- [Supplied information]:
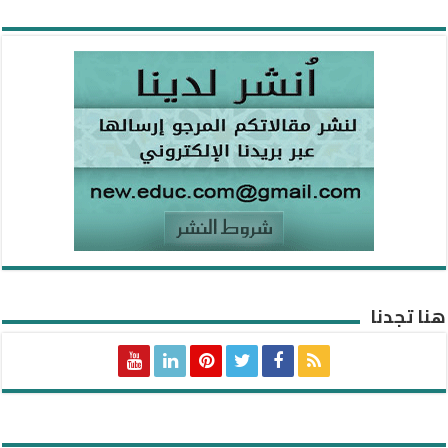
هنا تجدنا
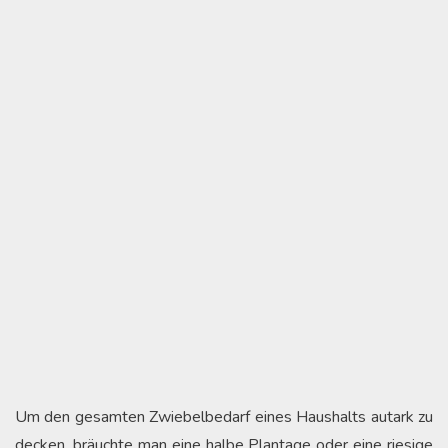
Um den gesamten Zwiebelbedarf eines Haushalts autark zu
decken, bräuchte man eine halbe Plantage oder eine riesige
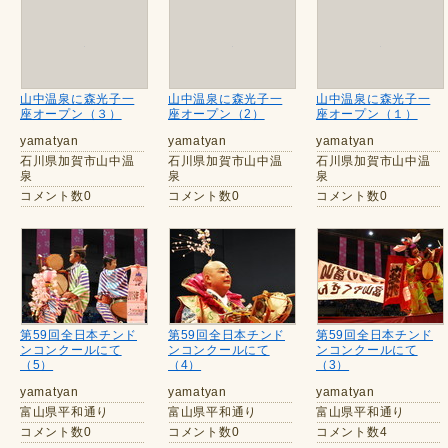
山中温泉に森光子一
山中温泉に森光子一
山中温泉に森光子一
座オープン（３）
座オープン（2）
座オープン（１）
yamatyan
yamatyan
yamatyan
石川県加賀市山中温
石川県加賀市山中温
石川県加賀市山中温
泉
泉
泉
コメント数0
コメント数0
コメント数0
第59回全日本チンド
第59回全日本チンド
第59回全日本チンド
ンコンクールにて
ンコンクールにて
ンコンクールにて
（5）
（4）
（3）
yamatyan
yamatyan
yamatyan
富山県平和通り
富山県平和通り
富山県平和通り
コメント数0
コメント数0
コメント数4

- [Requirement]:
Pictures in the entries are to be skipped, and everything else repeated word for word.

- [Reply to the exercise]:
هنا تجدنا
Um den gesamten Zwiebelbedarf eines Haushalts autark zu
decken, bräuchte man eine halbe Plantage oder eine riesige
山中温泉に森光子一
山中温泉に森光子一
山中温泉に森光子一
座オープン（３）
座オープン（2）
座オープン（１）
yamatyan
yamatyan
yamatyan
石川県加賀市山中温
石川県加賀市山中温
石川県加賀市山中温
泉
泉
泉
コメント数0
コメント数0
コメント数0
第59回全日本チンド
第59回全日本チンド
第59回全日本チンド
ンコンクールにて
ンコンクールにて
ンコンクールにて
（5）
（4）
（3）
yamatyan
yamatyan
yamatyan
富山県平和通り
富山県平和通り
富山県平和通り
コメント数0
コメント数0
コメント数4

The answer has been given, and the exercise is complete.